Gov. Mike Parson and a handful of other statewide elected officials and lawmakers spoke at the annual Missouri Farm Bureau meeting on Monday morning. Soon-to-be Attorney General Eric Schmitt, Senator-elect Josh Hawley, and U.S. Sen. Roy Blunt also addressed the crowd gathered at Tan-Tar-A in Osage Beach.
They all reiterated the importance of agriculture, calling it the “backbone” of Missouri and the United States.
“I am so proud to be a farmer,” said Parson, who was introduced as a “longtime friend” of the Missouri Farm Bureau. Parson runs a cow/calf operation in Bolivar and is from generations of farmers.
Parson spoke at the annual meeting in 2017, but in his statewide role as lieutenant governor. He assumed the role of Missouri’s chief executive on June 1, 2018.
“First thing out of the chute was a drought,” said Parson.
That drought was just one of many things that hit Missouri’s agriculturalists.
Crop prices are low, farm income is down continuing a five-year trend, the trade war escalated during peak harvest season, and when the state finally got rain, it came when farmers had their crops down. It was not an easy year to be a farmer, noted several of the speakers.
“We chose Gratitude as a theme, precisely because it is hard this year…gratitude is the most important when it is the hardest,” said Blake Hurst, President of the Missouri Farm Bureau.
Agriculturalists should have hope moving into the upcoming year, U.S. Sen. Roy Blunt told the assembled farmers and ranchers.
The United States-Mexico-Canada Agreement to replace the North America Free Trade Agreement has been signed by the appropriated heads of state and now it just needs to be passed by Congress. There are also ongoing negotiations with China that are making headway.
“Trade has been a part of conversations in every coffee shop and convenience store,” said Hurst. Trade can be the “difference between profit and loss.”
Both deals — signed and in the works — should improve the trade situation in the upcoming year for farmers and ranchers. And that’s not the only thing moving in a position direction: it appears a signed 2018 Farm Bill may be possible before year’s end and the Waters of the U.S. rule has been scrapped.
Parson noted that the future is not just looking up for agriculturalists.
“Missouri’s future is bright, extremely bright. The economy looks good. But if you want these young men and women to stay within the borders of the state of Missouri, we must be leaders,” said Parson. “I often say being a leader isn’t about being the best. Being a leader is about making the people around you better.”
The current administration is working to better the state by rolling back unnecessary regulations, promoting workforce development, and enticing businesses to the state.
Connecting every school to the internet is a goal Parson is pushing for, along with expanding broadband access in rural Missouri.
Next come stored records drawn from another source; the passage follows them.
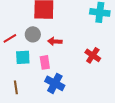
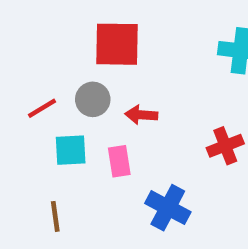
red cross: (93, 55) -> (225, 146), turned 35
blue cross: (55, 83) -> (168, 208), moved

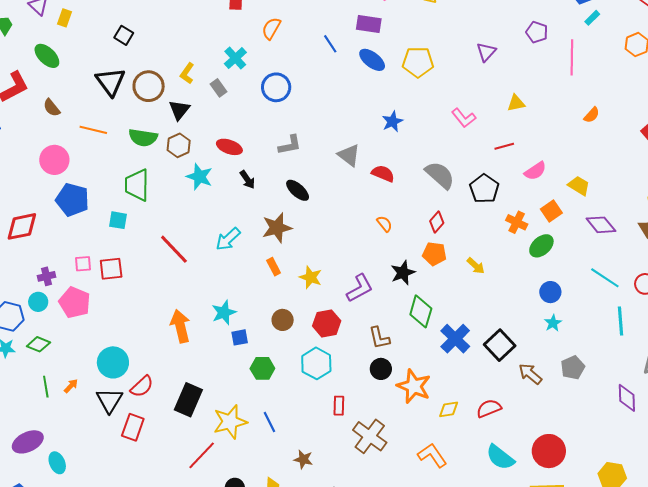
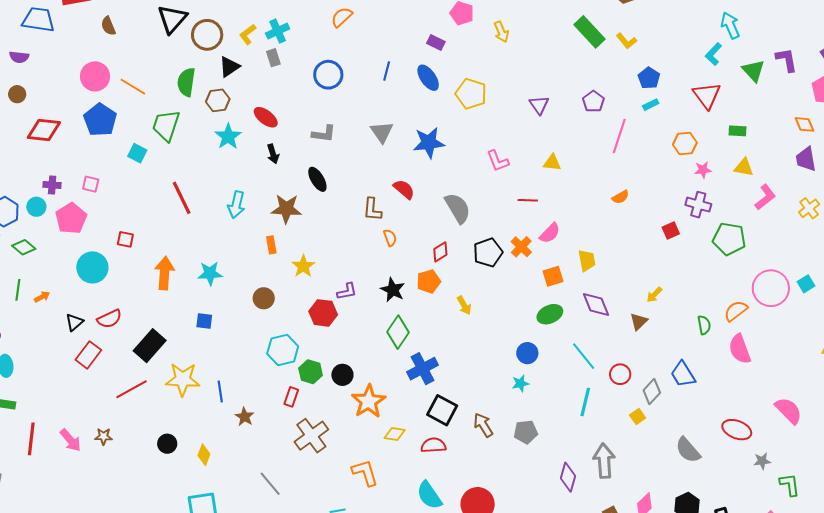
purple rectangle: (369, 24) -> (436, 42), size x0.7
blue line: (330, 44) -> (387, 71), moved, turned 30
purple triangle: (486, 52) -> (539, 105), turned -35
cyan cross: (235, 58) -> (278, 31), moved
blue star: (392, 122) -> (429, 143), size x1.5
orange line: (93, 130) -> (133, 87), moved
green semicircle: (143, 138) -> (186, 82), turned 72
gray triangle: (349, 155) -> (382, 132), moved
pink semicircle: (535, 171) -> (550, 233), turned -30
yellow trapezoid: (579, 186) -> (587, 260), turned 30
black pentagon: (484, 189) -> (488, 253), moved
orange cross: (517, 222) -> (521, 247), moved
cyan arrow: (228, 239) -> (236, 205), turned -52
green ellipse: (541, 246) -> (550, 314), moved
orange pentagon: (434, 254) -> (429, 281), turned 30
red square: (111, 269) -> (125, 239), moved, size x0.7
black star: (403, 273) -> (393, 290), turned 30
purple L-shape: (360, 288) -> (347, 291), size x0.7
red hexagon: (327, 323) -> (323, 313), moved
blue square: (240, 337) -> (204, 321), moved
brown L-shape: (379, 338) -> (372, 209), moved
black square: (500, 345) -> (442, 410), moved, turned -36
cyan circle: (113, 362) -> (92, 267), moved
green hexagon: (262, 368) -> (311, 372), moved
black triangle: (110, 400) -> (74, 322), size x0.7
red line: (202, 455) -> (131, 389), moved
brown star: (303, 459) -> (245, 417), moved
“We have the opportunity — me and you — to pass down to the next generation an even better way of life. To be farmers, to use technology to its advantages, to make sure that Missouri is a leader not just in the United States of America, but in the world,” said Parson.
Alisha Shurr is a reporter for the Missouri Times and Missouri Times Magazine. She joined the Missouri Times in January 2018 after working as a copy editor for her hometown newspaper in Southern Oregon. Alisha is a graduate of Kansas State University. Contact Alisha at firstname.lastname@example.org.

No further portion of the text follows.